-- WORK ORDER --
Reproduce all of the data exactly. Images are not to appear in the reply.

-- DATA TO EXAMINE --

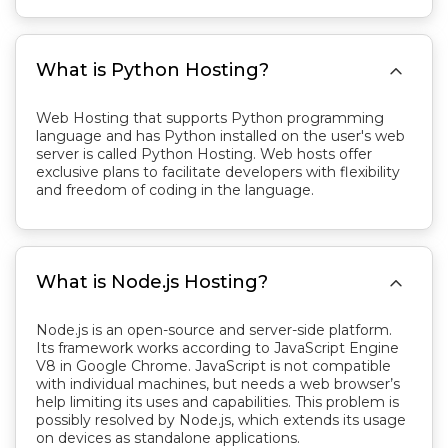

What is Python Hosting?
Web Hosting that supports Python programming
language and has Python installed on the user's web
server is called Python Hosting. Web hosts offer
exclusive plans to facilitate developers with flexibility
and freedom of coding in the language.

What is Node.js Hosting?
Node.js is an open-source and server-side platform.
Its framework works according to JavaScript Engine
V8 in Google Chrome. JavaScript is not compatible
with individual machines, but needs a web browser’s
help limiting its uses and capabilities. This problem is
possibly resolved by Node.js, which extends its usage
on devices as standalone applications.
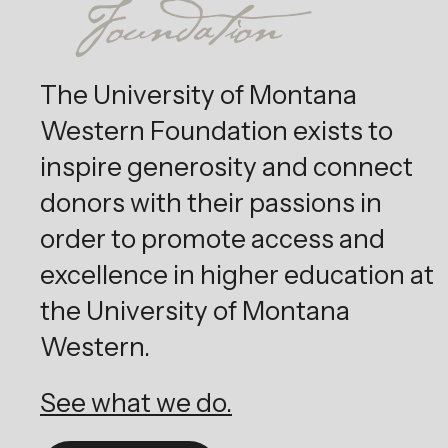
The University of Montana
Western Foundation exists to
inspire generosity and connect
donors with their passions in
order to promote access and
excellence in higher education at
the University of Montana
Western.
See what we do.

-- TASK RESPONSE --

What is Python Hosting?
Web Hosting that supports Python programming
language and has Python installed on the user's web
server is called Python Hosting. Web hosts offer
exclusive plans to facilitate developers with flexibility
and freedom of coding in the language.

What is Node.js Hosting?
Node.js is an open-source and server-side platform.
Its framework works according to JavaScript Engine
V8 in Google Chrome. JavaScript is not compatible
with individual machines, but needs a web browser’s
help limiting its uses and capabilities. This problem is
possibly resolved by Node.js, which extends its usage
on devices as standalone applications.
The University of Montana
Western Foundation exists to
inspire generosity and connect
donors with their passions in
order to promote access and
excellence in higher education at
the University of Montana
Western.
See what we do.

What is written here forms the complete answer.